**WHAT YOU NEED TO DO:**
All of the records below are to be given again word for word, with the pictures removed.

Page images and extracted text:
####################

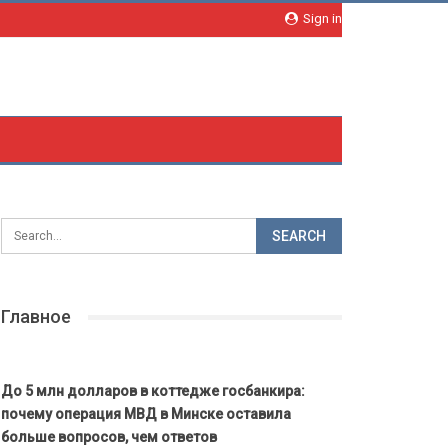
Sign in
Главное
До 5 млн долларов в коттедже госбанкира:
почему операция МВД в Минске оставила
больше вопросов, чем ответов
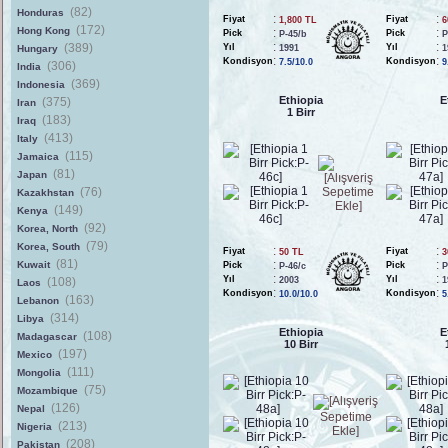
(82)
Honduras
:
:
Fiyat
Fiyat
1,800 TL
6
(172)
Hong Kong
:
:
Pick
Pick
P-45/b
P
:
:
(389)
Yıl
Yıl
Hungary
1991
1
:
:
Kondisyon
Kondisyon
7.5/10.0
9
(306)
India
(369)
Indonesia
Ethiopia
E
(375)
Iran
1 Birr
(183)
Iraq
(413)
Italy
(115)
Jamaica
(81)
Japan
(76)
Kazakhstan
(149)
Kenya
(92)
Korea, North
(79)
Korea, South
:
:
Fiyat
Fiyat
50 TL
3
(81)
:
:
Kuwait
Pick
Pick
P-46/c
P
:
:
Yıl
Yıl
(108)
2003
1
Laos
:
:
Kondisyon
Kondisyon
10.0/10.0
5
(163)
Lebanon
(314)
Libya
Ethiopia
E
(108)
Madagascar
10 Birr
(197)
Mexico
(111)
Mongolia
(75)
Mozambique
(126)
Nepal
(213)
Nigeria
(208)
Pakistan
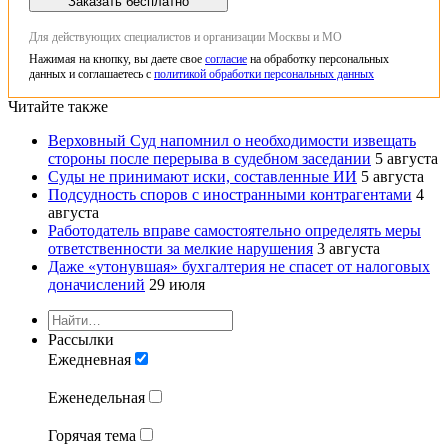
Заказать бесплатно
Для действующих специалистов и организации Москвы и МО
Нажимая на кнопку, вы даете свое
согласие
на обработку персональных
данных и соглашаетесь с
политикой обработки персональных данных
Читайте также
Верховный Суд напомнил о необходимости извещать
стороны после перерыва в судебном заседании
5 августа
Суды не принимают иски, составленные ИИ
5 августа
Подсудность споров с иностранными контрагентами
4
августа
Работодатель вправе самостоятельно определять меры
ответственности за мелкие нарушения
3 августа
Даже «утонувшая» бухгалтерия не спасет от налоговых
доначислений
29 июля
Рассылки
Ежедневная
Еженедельная
Горячая тема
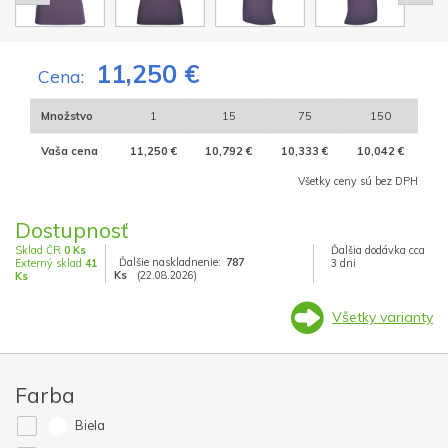
11,250 €
Cena:
Množstvo
1
15
75
150
Vaša cena
11,250 €
10,792 €
10,333 €
10,042 €
Všetky ceny sú bez DPH
Dostupnosť
Sklad ČR
0 Ks
Ďalšia dodávka cca
Ďalšie naskladnenie:
787
Externý sklad
41
3 dni
Ks
(22.08.2026)
Ks
Všetky varianty
Farba
Biela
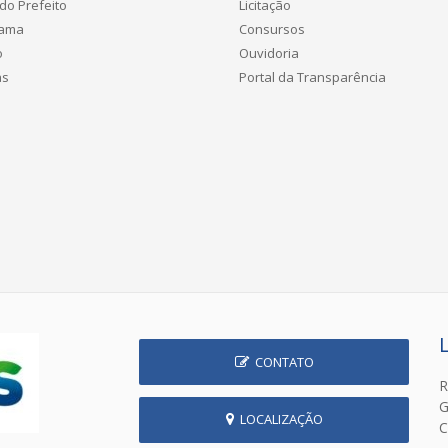
do Prefeito
Licitação
rama
Consursos
o
Ouvidoria
as
Portal da Transparência
CONTATO
R
G
LOCALIZAÇÃO
C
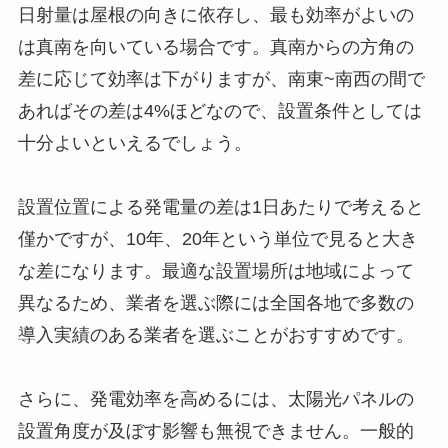
日射量は屋根の向きに依存し、最も効率がよいの
は真南を向いている場合です。真南からの方角の
差に応じて効率は下がりますが、南東~南西の間で
あればその差は4%ほどなので、設置条件としては
十分よいといえるでしょう。
設置位置による発電量の差は1日あたりで考えると
僅かですが、10年、20年という単位で見ると大き
な差になります。最適な設置場所は地域によって
異なるため、業者を選ぶ際には全国各地で多数の
導入実績のある業者を選ぶことがおすすめです。
さらに、発電効率を高めるには、太陽光パネルの
設置角度が及ぼす影響も無視できません。一般的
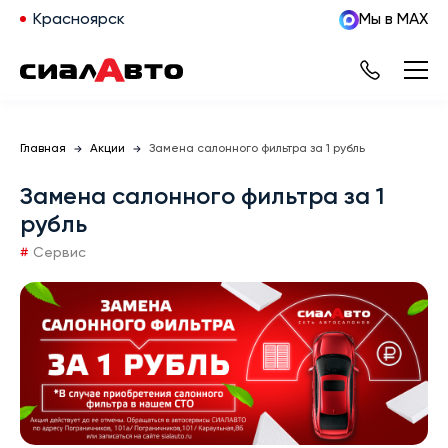
Красноярск
Мы в MAX
Главная
Акции
Замена салонного фильтра за 1 рубль
Замена салонного фильтра за 1
рубль
Сервис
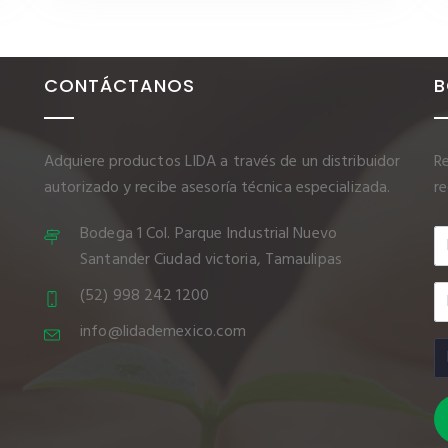
CONTÁCTANOS
B
Adquiere productos LIDA a través de un distribuidor
Re
autorizado y recibe asesoría técnica especializada.
r
Bodega 1 Col. Parque Industrial Nuevo
Santander Ciudad victoria, Tamaulipas
(52) 998 242 1200
info@lidademexico.com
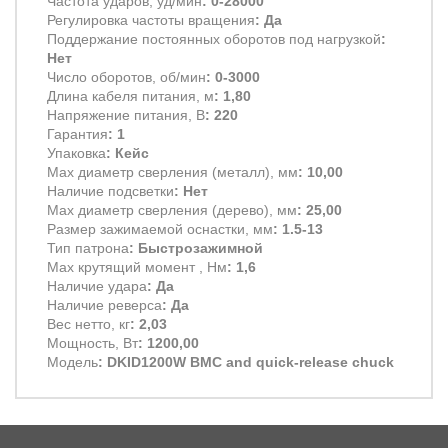
Частота ударов, уд/мин
: 0-28000
Регулировка частоты вращения
: Да
Поддержание постоянных оборотов под нагрузкой
:
Нет
Число оборотов, об/мин
: 0-3000
Длина кабеля питания, м
: 1,80
Напряжение питания, В
: 220
Гарантия
: 1
Упаковка
: Кейс
Max диаметр сверления (металл), мм
: 10,00
Наличие подсветки
: Нет
Max диаметр сверления (дерево), мм
: 25,00
Размер зажимаемой оснастки, мм
: 1.5-13
Тип патрона
: Быстрозажимной
Max крутящий момент , Нм
: 1,6
Наличие удара
: Да
Наличие реверса
: Да
Вес нетто, кг
: 2,03
Мощность, Вт
: 1200,00
Модель
: DKID1200W BMC and quick-release chuck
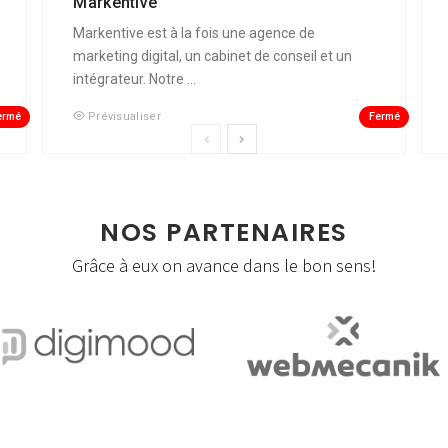
Markentive
Markentive est à la fois une agence de
marketing digital, un cabinet de conseil et un
intégrateur. Notre ...
ermé
Fermé
Prévisualiser
NOS PARTENAIRES
Grâce à eux on avance dans le bon sens!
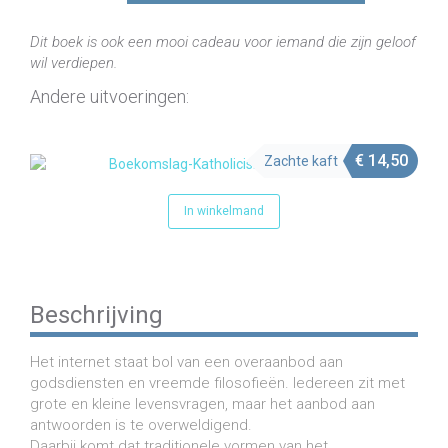
en
simpel
Dit boek is ook een mooi cadeau voor iemand die zijn geloof
(e-
wil verdiepen.
book)
aantal
Andere uitvoeringen:
€
14,50
Zachte kaft
In winkelmand
Beschrijving
Het internet staat bol van een overaanbod aan
godsdiensten en vreemde filosofieën. Iedereen zit met
grote en kleine levensvragen, maar het aanbod aan
antwoorden is te overweldigend.
Daarbij komt dat traditionele vormen van het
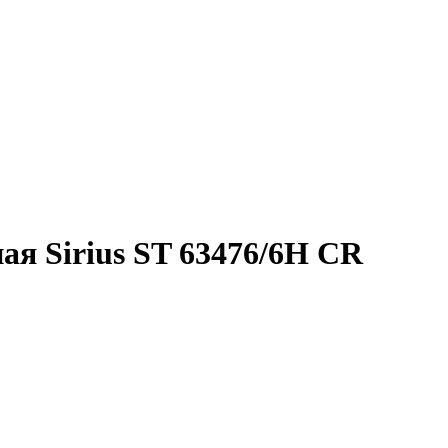
ая Sirius ST 63476/6Н CR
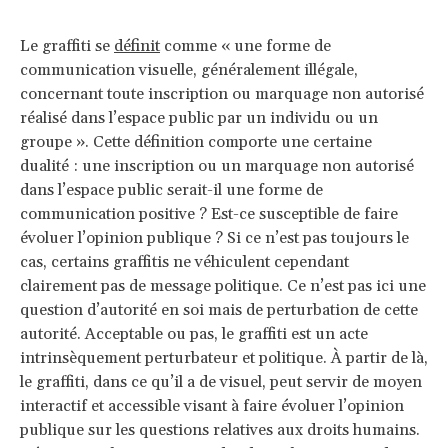
Le graffiti se
définit
comme « une forme de
communication visuelle, généralement illégale,
concernant toute inscription ou marquage non autorisé
réalisé dans l’espace public par un individu ou un
groupe ». Cette définition comporte une certaine
dualité : une inscription ou un marquage non autorisé
dans l’espace public serait-il une forme de
communication positive ? Est-ce susceptible de faire
évoluer l’opinion publique ? Si ce n’est pas toujours le
cas, certains graffitis ne véhiculent cependant
clairement pas de message politique. Ce n’est pas ici une
question d’autorité en soi mais de perturbation de cette
autorité. Acceptable ou pas, le graffiti est un acte
intrinsèquement perturbateur et politique. À partir de là,
le graffiti, dans ce qu’il a de visuel, peut servir de moyen
interactif et accessible visant à faire évoluer l’opinion
publique sur les questions relatives aux droits humains.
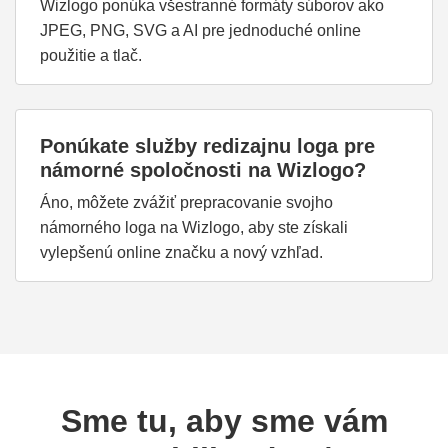
Wizlogo ponúka všestranné formáty súborov ako
JPEG, PNG, SVG a AI pre jednoduché online
použitie a tlač.
Ponúkate služby redizajnu loga pre
námorné spoločnosti na Wizlogo?
Áno, môžete zvážiť prepracovanie svojho
námorného loga na Wizlogo, aby ste získali
vylepšenú online značku a nový vzhľad.
Sme tu, aby sme vám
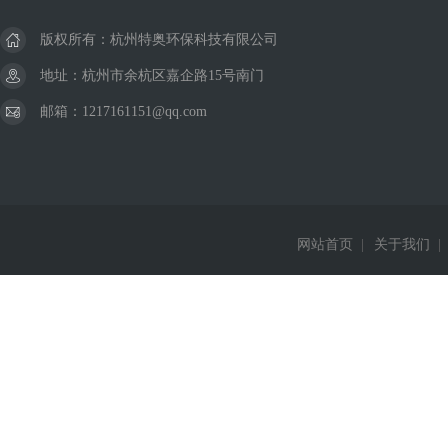
版权所有：杭州特奥环保科技有限公司
地址：杭州市余杭区嘉企路15号南门
邮箱：1217161151@qq.com
网站首页
|
关于我们
|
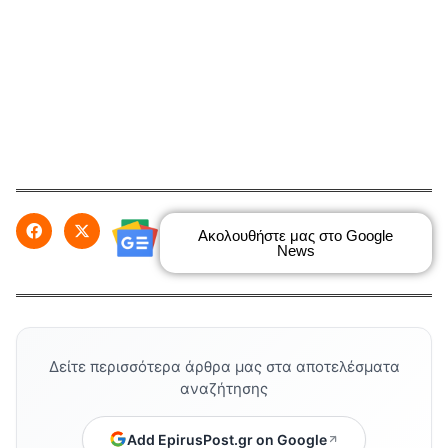
Ακολουθήστε μας στο Google
News
Δείτε περισσότερα άρθρα μας στα αποτελέσματα
αναζήτησης
Add EpirusPost.gr on Google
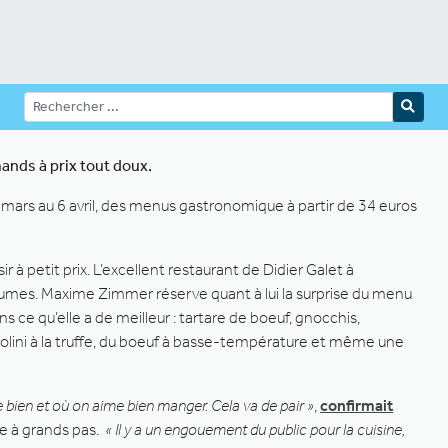
ands à prix tout doux.
 mars au 6 avril, des menus gastronomique à partir de 34 euros
 à petit prix. L’excellent restaurant de Didier Galet à
rumes. Maxime Zimmer réserve quant à lui la surprise du menu
 qu’elle a de meilleur : tartare de boeuf, gnocchis,
gliolini à la truffe, du boeuf à basse-température et même une
bien et où on aime bien manger. Cela va de pair »
,
confirmait
he à grands pas.
« Il y a un engouement du public pour la cuisine,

####################

**SOLUTION FOR THIS TASK:**
Sign in
Главное
До 5 млн долларов в коттедже госбанкира:
почему операция МВД в Минске оставила
больше вопросов, чем ответов
(82)
Honduras
:
:
Fiyat
Fiyat
1,800 TL
6
(172)
Hong Kong
:
:
Pick
Pick
P-45/b
P
:
:
(389)
Yıl
Yıl
Hungary
1991
1
:
:
Kondisyon
Kondisyon
7.5/10.0
9
(306)
India
(369)
Indonesia
Ethiopia
E
(375)
Iran
1 Birr
(183)
Iraq
(413)
Italy
(115)
Jamaica
(81)
Japan
(76)
Kazakhstan
(149)
Kenya
(92)
Korea, North
(79)
Korea, South
:
:
Fiyat
Fiyat
50 TL
3
(81)
:
:
Kuwait
Pick
Pick
P-46/c
P
:
:
Yıl
Yıl
(108)
2003
1
Laos
:
:
Kondisyon
Kondisyon
10.0/10.0
5
(163)
Lebanon
(314)
Libya
Ethiopia
E
(108)
Madagascar
10 Birr
(197)
Mexico
(111)
Mongolia
(75)
Mozambique
(126)
Nepal
(213)
Nigeria
(208)
Pakistan
Заказать бесплатно
Для действующих специалистов и организации Москвы и МО
Нажимая на кнопку, вы даете свое
согласие
на обработку персональных
данных и соглашаетесь с
политикой обработки персональных данных
Читайте также
Верховный Суд напомнил о необходимости извещать
стороны после перерыва в судебном заседании
5 августа
Суды не принимают иски, составленные ИИ
5 августа
Подсудность споров с иностранными контрагентами
4
августа
Работодатель вправе самостоятельно определять меры
ответственности за мелкие нарушения
3 августа
Даже «утонувшая» бухгалтерия не спасет от налоговых
доначислений
29 июля
Рассылки
Ежедневная
Еженедельная
Горячая тема
11,250 €
Cena:
Množstvo
1
15
75
150
Vaša cena
11,250 €
10,792 €
10,333 €
10,042 €
Všetky ceny sú bez DPH
Dostupnosť
Sklad ČR
0 Ks
Ďalšia dodávka cca
Ďalšie naskladnenie:
787
Externý sklad
41
3 dni
Ks
(22.08.2026)
Ks
Všetky varianty
Farba
Biela
do Prefeito
Licitação
rama
Consursos
o
Ouvidoria
as
Portal da Transparência
CONTATO
R
G
LOCALIZAÇÃO
C
日射量は屋根の向きに依存し、最も効率がよいの
は真南を向いている場合です。真南からの方角の
差に応じて効率は下がりますが、南東~南西の間で
あればその差は4%ほどなので、設置条件としては
十分よいといえるでしょう。
設置位置による発電量の差は1日あたりで考えると
僅かですが、10年、20年という単位で見ると大き
な差になります。最適な設置場所は地域によって
異なるため、業者を選ぶ際には全国各地で多数の
導入実績のある業者を選ぶことがおすすめです。
さらに、発電効率を高めるには、太陽光パネルの
設置角度が及ぼす影響も無視できません。一般的
Красноярск
Мы в MAX
Главная
Акции
Замена салонного фильтра за 1 рубль
Замена салонного фильтра за 1
рубль
Сервис
CONTÁCTANOS
B
Adquiere productos LIDA a través de un distribuidor
Re
autorizado y recibe asesoría técnica especializada.
r
Bodega 1 Col. Parque Industrial Nuevo
Santander Ciudad victoria, Tamaulipas
(52) 998 242 1200
info@lidademexico.com
Частота ударов, уд/мин
: 0-28000
Регулировка частоты вращения
: Да
Поддержание постоянных оборотов под нагрузкой
:
Нет
Число оборотов, об/мин
: 0-3000
Длина кабеля питания, м
: 1,80
Напряжение питания, В
: 220
Гарантия
: 1
Упаковка
: Кейс
Max диаметр сверления (металл), мм
: 10,00
Наличие подсветки
: Нет
Max диаметр сверления (дерево), мм
: 25,00
Размер зажимаемой оснастки, мм
: 1.5-13
Тип патрона
: Быстрозажимной
Max крутящий момент , Нм
: 1,6
Наличие удара
: Да
Наличие реверса
: Да
Вес нетто, кг
: 2,03
Мощность, Вт
: 1200,00
Модель
: DKID1200W BMC and quick-release chuck
Markentive
Markentive est à la fois une agence de
marketing digital, un cabinet de conseil et un
intégrateur. Notre ...
ermé
Fermé
Prévisualiser
NOS PARTENAIRES
Grâce à eux on avance dans le bon sens!
en
simpel
Dit boek is ook een mooi cadeau voor iemand die zijn geloof
(e-
wil verdiepen.
book)
aantal
Andere uitvoeringen:
€
14,50
Zachte kaft
In winkelmand
Beschrijving
Het internet staat bol van een overaanbod aan
godsdiensten en vreemde filosofieën. Iedereen zit met
grote en kleine levensvragen, maar het aanbod aan
antwoorden is te overweldigend.
Daarbij komt dat traditionele vormen van het
ая Sirius ST 63476/6Н CR
Le graffiti se
définit
comme « une forme de
communication visuelle, généralement illégale,
concernant toute inscription ou marquage non autorisé
réalisé dans l’espace public par un individu ou un
groupe ». Cette définition comporte une certaine
dualité : une inscription ou un marquage non autorisé
dans l’espace public serait-il une forme de
communication positive ? Est-ce susceptible de faire
évoluer l’opinion publique ? Si ce n’est pas toujours le
cas, certains graffitis ne véhiculent cependant
clairement pas de message politique. Ce n’est pas ici une
question d’autorité en soi mais de perturbation de cette
autorité. Acceptable ou pas, le graffiti est un acte
intrinsèquement perturbateur et politique. À partir de là,
le graffiti, dans ce qu’il a de visuel, peut servir de moyen
interactif et accessible visant à faire évoluer l’opinion
publique sur les questions relatives aux droits humains.
Wizlogo ponúka všestranné formáty súborov ako
JPEG, PNG, SVG a AI pre jednoduché online
použitie a tlač.
Ponúkate služby redizajnu loga pre
námorné spoločnosti na Wizlogo?
Áno, môžete zvážiť prepracovanie svojho
námorného loga na Wizlogo, aby ste získali
vylepšenú online značku a nový vzhľad.
Sme tu, aby sme vám
版权所有：杭州特奥环保科技有限公司
地址：杭州市余杭区嘉企路15号南门
邮箱：1217161151@qq.com
网站首页
|
关于我们
|
Ακολουθήστε μας στο Google
News
Δείτε περισσότερα άρθρα μας στα αποτελέσματα
αναζήτησης
Add EpirusPost.gr on Google
ands à prix tout doux.
 mars au 6 avril, des menus gastronomique à partir de 34 euros
 à petit prix. L’excellent restaurant de Didier Galet à
rumes. Maxime Zimmer réserve quant à lui la surprise du menu
 qu’elle a de meilleur : tartare de boeuf, gnocchis,
gliolini à la truffe, du boeuf à basse-température et même une
bien et où on aime bien manger. Cela va de pair »
,
confirmait
he à grands pas.
« Il y a un engouement du public pour la cuisine,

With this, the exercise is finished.